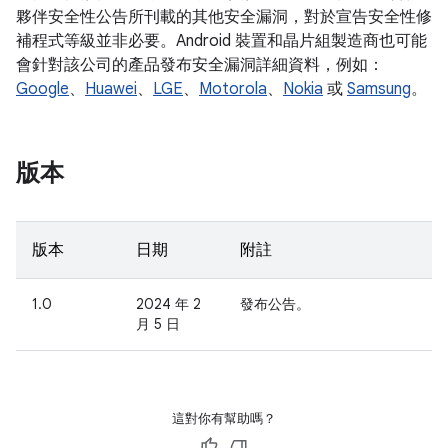
夥伴安全性公告所刊載的其他安全漏洞，對於宣告安全性修
補程式等級並非必要。Android 裝置和晶片組製造商也可能
會針對該公司的產品發布安全漏洞詳細資料，例如：
Google
、
Huawei
、
LGE
、
Motorola
、
Nokia
或
Samsung
。
版本
版本
日期
附註
1.0
2024 年 2
發布公告。
月 5 日
這對你有幫助嗎？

+ + + + + + +

• What is required: Provide an exact copy of the records, excluding every picture.

• Output of the task:
夥伴安全性公告所刊載的其他安全漏洞，對於宣告安全性修
補程式等級並非必要。Android 裝置和晶片組製造商也可能
會針對該公司的產品發布安全漏洞詳細資料，例如：
Google
、
Huawei
、
LGE
、
Motorola
、
Nokia
或
Samsung
。
版本
版本
日期
附註
1.0
2024 年 2
發布公告。
月 5 日
這對你有幫助嗎？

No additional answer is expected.